Juventud Rebelde - Diario de la Juventud Cubana

Espérame en el suelo

Autor:

Juan Morales Agüero

Allá por los años 80 del siglo pasado, los dipsómanos de algunas localidades cubanas ofrecieron calurosa bienvenida a un extraño licor industrial cuya evocación aún los ruboriza. El susodicho llegó «camuflado» en botellas de refresco, y, luego de pasar vía gaznate la primera prueba, fue aceptado como un inofensivo chiringuito, excelente para beber frío.

Resultó, a todas luces, una evaluación apresurada. Porque en cuestión de una semana la flamante pócima —vendida como pan caliente en las cantinas al modesto y tentador precio de un peso— echó por tierra la reputación de quienes blasonaban de su liderazgo en materia de empinar el codo y de ser los mejores ranqueados en el escalafón de los grandes bebedores. 

El recién llegado debutó sin ostentar nombre comercial alguno. Criatura bastarda al fin, lo hizo sin partida de nacimiento ni etiqueta de identidad. Se presentó ante los parroquianos solo con el enigmático mote de «Son 14», que si bien funcionaba en un célebre grupo musical de la época no parecía tener conexión con una bebida de cariz espirituoso.  

Las pesquisas sobre el origen del seudónimo fueron en vano. No se logró confirmar si el forastero ya lo portaba cuando su engañoso bouquet se lanzó en zafarrancho a conquistar las papilas gustativas, la glándula pituitaria, el sentido común y las estrechas entendederas de sus admiradores. O si, por el contrario, se lo endilgó algún guasón de barrio entre las espesas brumas de una majestuosa y soberbia borrachera.

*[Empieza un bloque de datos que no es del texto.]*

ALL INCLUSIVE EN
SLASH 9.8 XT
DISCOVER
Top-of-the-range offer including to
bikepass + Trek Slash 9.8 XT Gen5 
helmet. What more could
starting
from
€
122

Otra rareza fue que el Son 14 nunca apareció en las tablillas como libación alcohólica. Eso causó perplejidad, pues, si no era ron, ni cerveza, ni vino, ni crema, ni coctel, ni refresco, ni menta, ni trago preparado ni nada parecido, ¿qué demonios era entonces? ¿Cómo calificar a aquel exótico inquilino de tabernas, a aquella advenediza mezcla compuesta por una minúscula dosis de alcohol y nueve de sirope?

Los «curdas» habituales lo definieron como una «liga» traicionera, inventada por los abstemios para ridiculizarlos ante la opinión pública. Y sí, sus efectos no solo arruinaban «rutilantes» currículos en materia etílica. También hacían hablar sandeces, «borraban» la memoria, inducían al papelazo, sometían a la burla, enredaban la lengua, atrofiaban la puntería en la cerradura y provocaba ver dobles las cosas.    

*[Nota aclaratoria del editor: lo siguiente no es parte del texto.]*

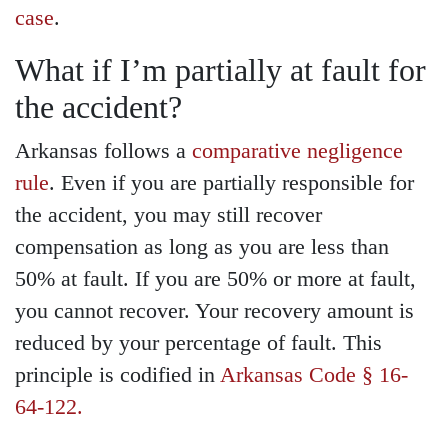
case
.
What if I’m partially at fault for
the accident?
Arkansas follows a
comparative negligence
rule
. Even if you are partially responsible for
the accident, you may still recover
compensation as long as you are less than
50% at fault. If you are 50% or more at fault,
you cannot recover. Your recovery amount is
reduced by your percentage of fault. This
principle is codified in
Arkansas Code § 16-
64-122.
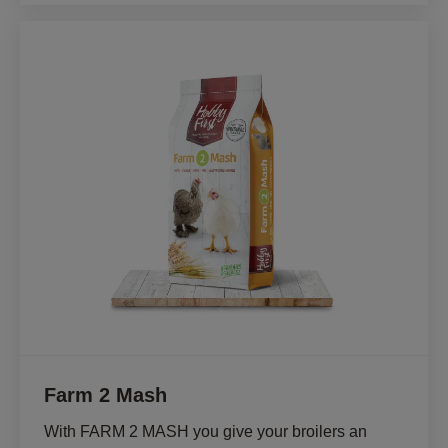
Farm 2 Mash
With FARM 2 MASH you give your broilers an 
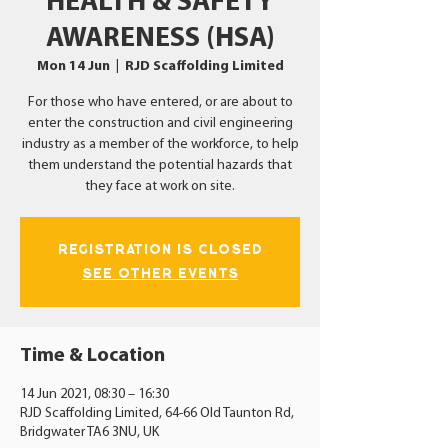
HEALTH & SAFETY
AWARENESS (HSA)
Mon 14 Jun
  |  
RJD Scaffolding Limited
For those who have entered, or are about to
enter the construction and civil engineering
industry as a member of the workforce, to help
them understand the potential hazards that
they face at work on site.
Registration is Closed
See other events
Time & Location
14 Jun 2021, 08:30 – 16:30
RJD Scaffolding Limited, 64-66 Old Taunton Rd,
Bridgwater TA6 3NU, UK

Más de un alardoso perdió —per secula seculorum— su cartelito de «cuarto bate» etílico por culpa de aquel impostor que, fingiendo ser un bonachón, mostró una pegada como la del gran Teófilo Stevenson. Nadie conservó por largo rato la posición vertical luego de beberse como si se tratara de refrescos dos botellas de aquel licor gélido y agradable, pero capaz de llenar la cabeza de humo como el aguardiente Coronilla.

Los quebrantos causados por el Son 14 entre los devotos del dios Baco fueron de tal magnitud que los bromistas comenzaron a llamarlo por el sugerente nombre de Espérame en el suelo. Sí, porque allí iban a parar, indefectiblemente, quienes lo subestimaron y le aceptaron el combate «cuerpo a cuerpo». 

No puedo dar fe de la autenticidad de esta anécdota, pero se cuenta que cierta vez una confusión hizo que cuatro cajas de Son 14 fueran a parar a un cumpleaños infantil en lugar de cuatro cajas de refrescos. Ajenos al involuntario trueque, los anfitriones animaron a los invitados a beber. Minutos después se formó allí una borrachera colectiva colosal. Dicen que hasta las viejitas y los viejitos bailaron la caringa.

Por su naturaleza embaucadora y por el estigma que dejó entre sus otrora cultores, el Son 14 tuvo vida efímera. No se le perdonó su falta de clase ni su drástica manera de noquear en el mismo primer asalto. Pocos lamentaron su nada gloriosa partida por la puerta trasera. Tal y como llegó, se marchó: abruptamente y —por fortuna— sin dejar dirección conocida.